June 18 (Bloomberg) -- Mining takeovers in Australia, the biggest shipper of iron ore and coal, are set to hit a five-year low this quarter after the government proposed a mining "super profit" tax.
There have been 47 announced deals valued at $914 million this quarter, compared with 89 deals worth $9.11 billion in the three months ended June 30 a year ago, according to data compiled by Bloomberg. That's on track for the smallest number of deals since the first quarter of 2006 and the lowest value since the fourth quarter 2005.
"We are certainly seeing a pullback in mining transactions," said Tim Goldsmith, global mining leader for PricewaterhouseCoopers LLP based in Melbourne. "What the announcement of the super tax has done is provide uncertainty and while companies are uncertain they tend not to transact."
The slowdown in takeovers confirms predictions by Citigroup Inc. and Xstrata Plc, which joined with BHP Billiton Ltd. and Rio Tinto Group to campaign against the 40 percent tax on mine profits. The planned levy has stalled mine investment and prompted a plunge in opinion poll support for Prime Minister Kevin Rudd who must hold an election within 10 months.
Rudd wants to introduce the tax from 2012, raising an estimated A$12 billion ($10 billion) in the first two years. It will give the nation the highest tax rate in the world for mining companies, according to the Minerals Council of Australia.
BHP rose 0.9 percent to A$39.15 at 11:01 a.m. in Sydney. Rio added 1.3 percent to A$70.98 and Fortescue Metals Group Ltd., Australia's third-largest iron ore producer, was up 1.6 percent.
Peabody Energy Corp., the biggest U.S. coal company, last month cut its takeover offer for Macarthur Coal Ltd. by 6.3 percent to A$3.8 billion, citing the tax as a reason. Macarthur rejected the bid and Peabody, which has slowed work on five expansions in Australia, said it will look elsewhere for investments.
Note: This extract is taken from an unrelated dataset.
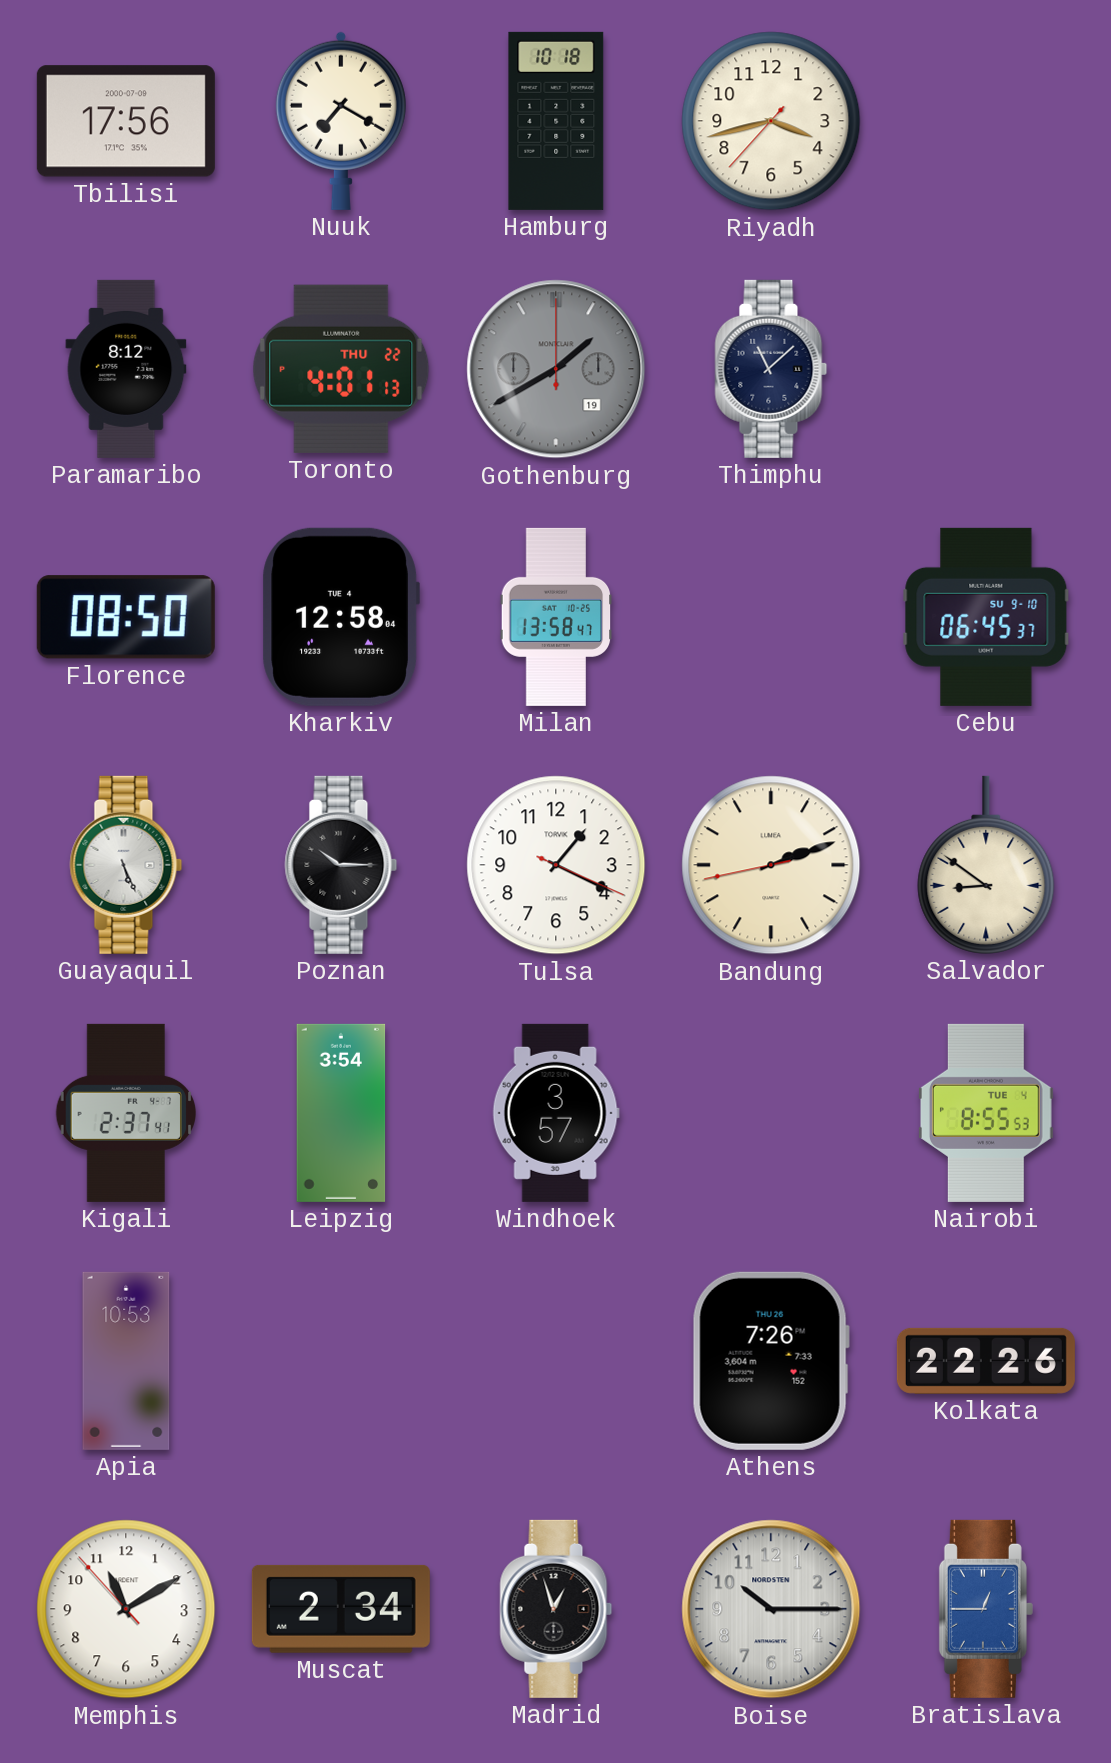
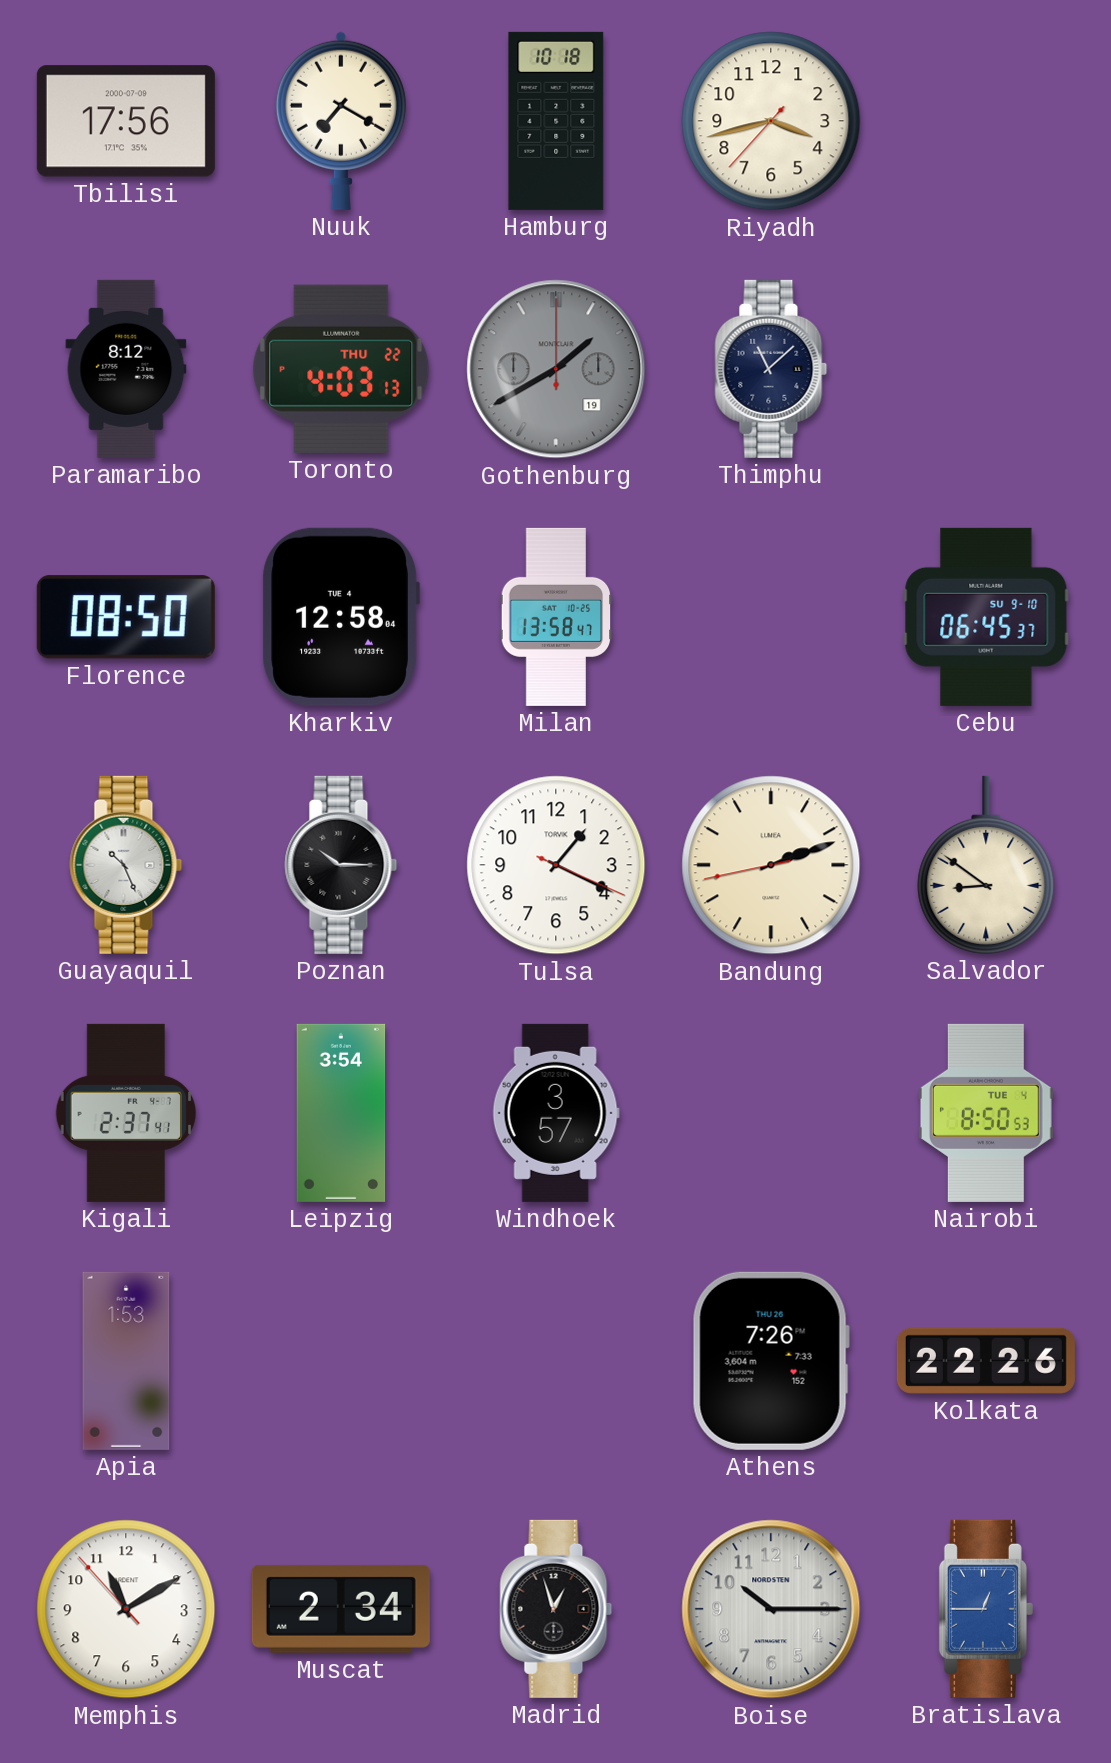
Toronto: 4:01 -> 4:03
Guayaquil: 5:26 -> 10:26
Nairobi: 8:55 -> 8:50
Apia: 10:53 -> 1:53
"It's hard to outline a corporate strategy and potential targets if you are a potential acquirer if there are two end numbers for the valuation - one is with the tax and one is without the tax," Alex Passmore, head of metals and mining at Patersons Securities Ltd., said by phone from Perth. "It makes good sense that the activity has slowed down."
The value of mining takeovers declined 85 percent from the first quarter to the second quarter. Australia's benchmark index for miners hit its lowest since July on May 25.
The decline in mining takeovers in Australia may also be affected by a drop in global mergers and acquisitions. The total value of deals fell to $509.1 billion in the first quarter, from $532 billion in the final three months of 2009, the worst year for takeovers since 2003, as the Greek fiscal crisis rattled markets.
There have been 181 announced takeovers in Australia worth $13.1 billion this quarter to date, compared with 266 deals worth $18.8 billion a year ago.
The top advisers for announced Australian deals this quarter are Lazard LLC, Goldman Sachs JBWere Pty Ltd., UBS AG and JPMorgan Chase & Co. A year ago the top advisers were Goldman Sachs, Macquarie Group Ltd., Lazard and Morgan Stanley.
Australia is the second-biggest producer of nickel and alumina, and the third-biggest producer of manganese and zinc, according to data compiled by UBS AG.
To be sure, Trade Minister Simon Crean said last month the tax will result in a 6 percent to 7 percent increase in mining investment in Australia, citing economic modeling. Rudd wants the industry to move to a system that taxes profits instead of production, he said yesterday on the Australian Broadcasting Corp.'s "7:30 Report."
"It's the best thing to expand the industry long term," Rudd said.
Australia risks losing its relevance as a market for investment in global mining companies, according to Citigroup Inc., which said the nation has only three companies with a value of greater than $10 billion compared with seven in the U.K., four in the U.S., six in Canada and four in South Africa.
"Given the opportunities for global investors to look at non-Australian assets, we believe that the implementation of resource super profit tax could drive foreign interest in miners from Australia into other regions," Sydney-based Citigroup analyst Craig Sainsbury said in June 17 report. There may be consolidation between producers within Australia, he said.
Mining companies' earnings may be cut by almost a third when the tax starts in 2012, Moody's Investors Services said last month. The tax would be broadly credit negative for the sector and raise uncertainty for some companies over the short- to-medium term, Moody's said this month.
"It's a sovereign risk issue and that reflects poorly on Australia as an investment location," Paterson's Passmore said.